── Material provided ──

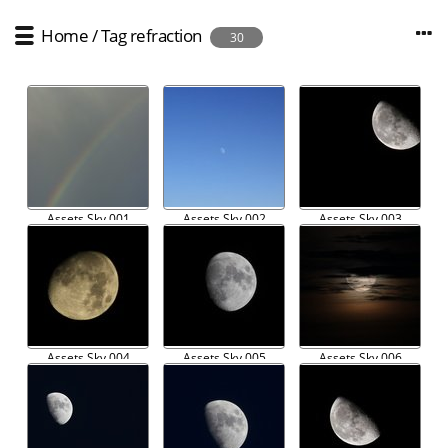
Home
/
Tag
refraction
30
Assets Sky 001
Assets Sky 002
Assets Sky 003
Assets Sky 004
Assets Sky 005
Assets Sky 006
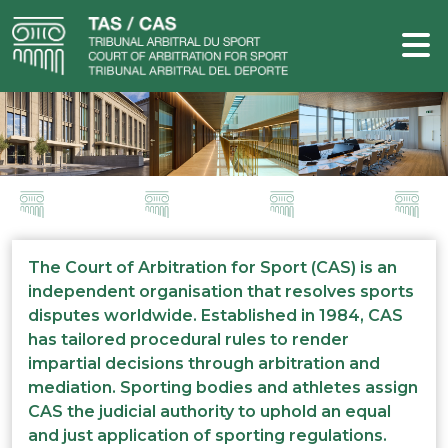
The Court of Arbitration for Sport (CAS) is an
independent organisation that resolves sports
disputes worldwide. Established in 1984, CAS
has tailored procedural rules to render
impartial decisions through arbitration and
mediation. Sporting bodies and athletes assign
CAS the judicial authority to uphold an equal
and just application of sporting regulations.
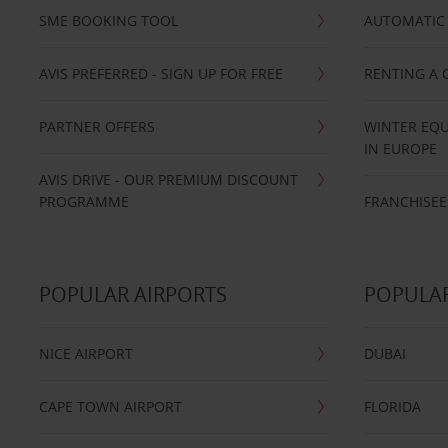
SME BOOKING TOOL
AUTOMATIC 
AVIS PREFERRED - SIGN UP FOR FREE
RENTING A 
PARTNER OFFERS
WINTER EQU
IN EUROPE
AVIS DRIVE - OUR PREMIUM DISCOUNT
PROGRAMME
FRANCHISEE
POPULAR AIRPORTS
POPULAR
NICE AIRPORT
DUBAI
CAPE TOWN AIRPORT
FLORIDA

───

#### What you are asked to do
Tally the lines in the records above that contain the word "Assets". Write the number and nothing else.

#### Result of the exercise
6